::: THE DATA :::

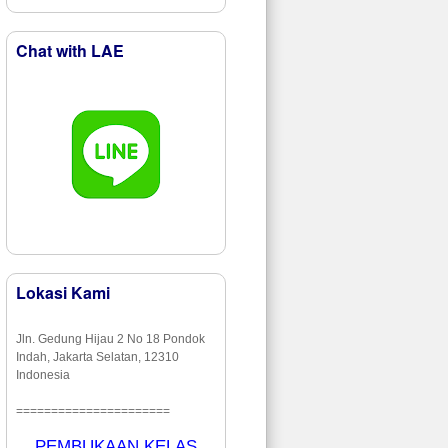
Chat with LAE
Lokasi Kami
Jln. Gedung Hijau 2 No 18 Pondok
Indah, Jakarta Selatan, 12310
Indonesia
======================
PEMBUKAAN KELAS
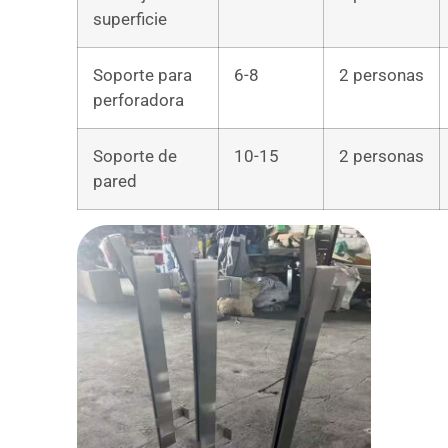
superficie
Soporte para
6-8
2 personas
perforadora
Soporte de
10-15
2 personas
pared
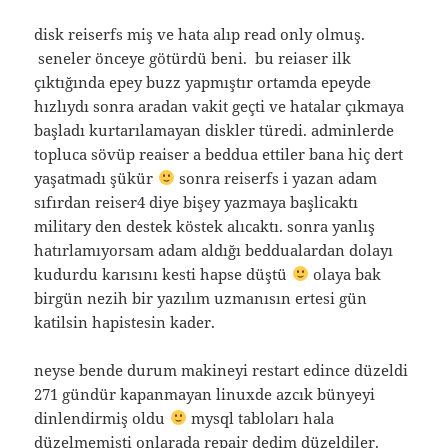
disk reiserfs miş ve hata alıp read only olmuş.
seneler önceye götürdü beni. bu reiaser ilk
çıktığında epey buzz yapmıştır ortamda epeyde
hızlıydı sonra aradan vakit geçti ve hatalar çıkmaya
başladı kurtarılamayan diskler türedi. adminlerde
topluca sövüp reaiser a beddua ettiler bana hiç dert
yaşatmadı şükür
sonra reiserfs i yazan adam
sıfırdan reiser4 diye bişey yazmaya başlicaktı
military den destek köstek alıcaktı. sonra yanlış
hatırlamıyorsam adam aldığı beddualardan dolayı
kudurdu karısını kesti hapse düştü
olaya bak
birgün nezih bir yazılım uzmanısın ertesi gün
katilsin hapistesin kader.
neyse bende durum makineyi restart edince düzeldi
271 gündür kapanmayan linuxde azcık bünyeyi
dinlendirmiş oldu
mysql tabloları hala
düzelmemişti onlarada repair dedim düzeldiler.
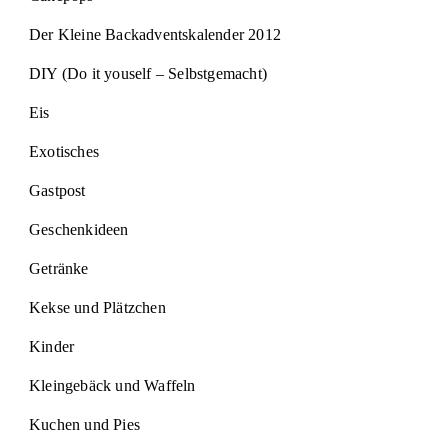
Der Kleine Backadventskalender 2012
DIY (Do it youself – Selbstgemacht)
Eis
Exotisches
Gastpost
Geschenkideen
Getränke
Kekse und Plätzchen
Kinder
Kleingebäck und Waffeln
Kuchen und Pies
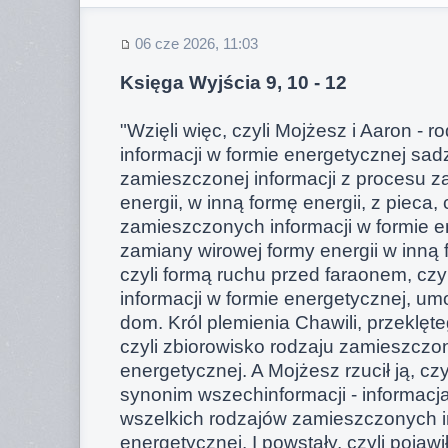
06 cze 2026, 11:03
Księga Wyjścia 9, 10 - 12
"Wzięli więc, czyli Mojżesz i Aaron - 
informacji w formie energetycznej sadz
zamieszczonej informacji z procesu z
energii, w inną formę energii, z pieca,
zamieszczonych informacji w formie e
zamiany wirowej formy energii w inną fo
czyli formą ruchu przed faraonem, czy
informacji w formie energetycznej, u
dom. Król plemienia Chawili, przeklę
czyli zbiorowisko rodzaju zamieszczon
energetycznej. A Mojżesz rzucił ją, czy
synonim wszechinformacji - informacja 
wszelkich rodzajów zamieszczonych in
energetycznej. I powstały, czyli pojawił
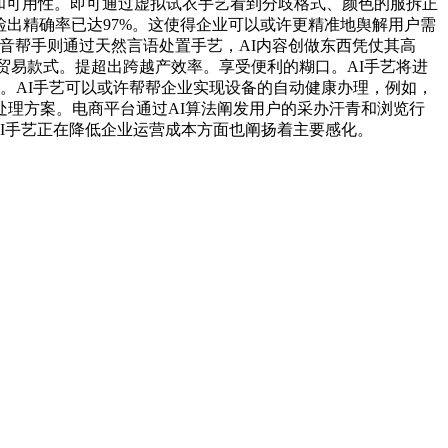
性和可用性。即可通过虚拟试衣手艺看到分歧格式、颜色的服拆正
检出精确率已达97%。这使得企业可以或许更精准地舆解用户需
语音帮手则通过天然言语处置手艺，AI内容创做东西凭仗其高
贸易款式。提超出跨越产效率。享受便利的糊口。AI手艺将进
环。AI手艺可以或许帮帮企业实现设备的自动健康办理，例如，
理方案。电商平台通过AI算法阐发用户的采办汗青和浏览行
。AI手艺正在降低企业运营成本方面也阐扬着主要感化。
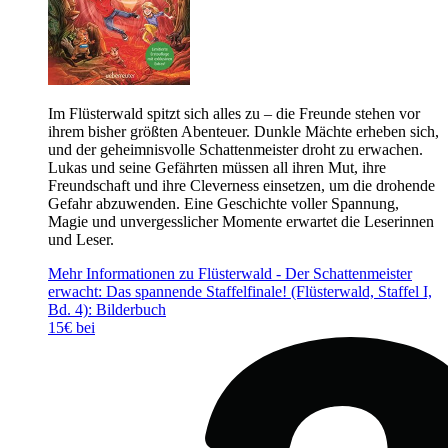
Im Flüsterwald spitzt sich alles zu – die Freunde stehen vor
ihrem bisher größten Abenteuer. Dunkle Mächte erheben sich,
und der geheimnisvolle Schattenmeister droht zu erwachen.
Lukas und seine Gefährten müssen all ihren Mut, ihre
Freundschaft und ihre Cleverness einsetzen, um die drohende
Gefahr abzuwenden. Eine Geschichte voller Spannung,
Magie und unvergesslicher Momente erwartet die Leserinnen
und Leser.
Mehr Informationen zu Flüsterwald - Der Schattenmeister
erwacht: Das spannende Staffelfinale! (Flüsterwald, Staffel I,
Bd. 4): Bilderbuch
15€ bei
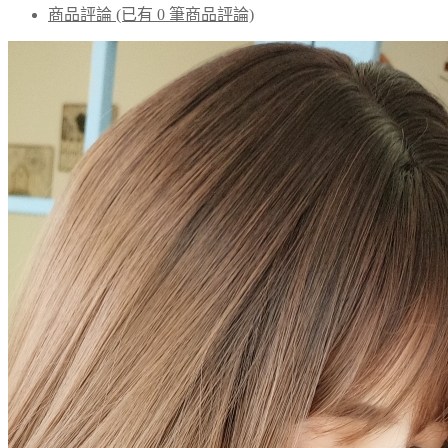
商品評論 (已有 0 筆商品評論)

:::

[TASK BRIEF]: From the records above, transcribe exactly the lines starting at the one containing "düzelmemişti onlarada repair" and ending at the one containing "语音帮手则通过天然言语处置手艺，AI内容创做东西凭仗其高". Skip the pictures.

[RESPONSE TO THE TASK]:
düzelmemişti onlarada repair dedim düzeldiler.
Der Kleine Backadventskalender 2012
DIY (Do it youself – Selbstgemacht)
Eis
Exotisches
Gastpost
Geschenkideen
Getränke
Kekse und Plätzchen
Kinder
Kleingebäck und Waffeln
Kuchen und Pies
06 cze 2026, 11:03
Księga Wyjścia 9, 10 - 12
"Wzięli więc, czyli Mojżesz i Aaron - 
informacji w formie energetycznej sadz
zamieszczonej informacji z procesu z
energii, w inną formę energii, z pieca,
zamieszczonych informacji w formie e
zamiany wirowej formy energii w inną fo
czyli formą ruchu przed faraonem, czy
informacji w formie energetycznej, u
dom. Król plemienia Chawili, przeklę
czyli zbiorowisko rodzaju zamieszczon
energetycznej. A Mojżesz rzucił ją, czy
synonim wszechinformacji - informacja 
wszelkich rodzajów zamieszczonych in
energetycznej. I powstały, czyli pojawił
性和可用性。即可通过虚拟试衣手艺看到分歧格式、颜色的服拆正
检出精确率已达97%。这使得企业可以或许更精准地舆解用户需
语音帮手则通过天然言语处置手艺，AI内容创做东西凭仗其高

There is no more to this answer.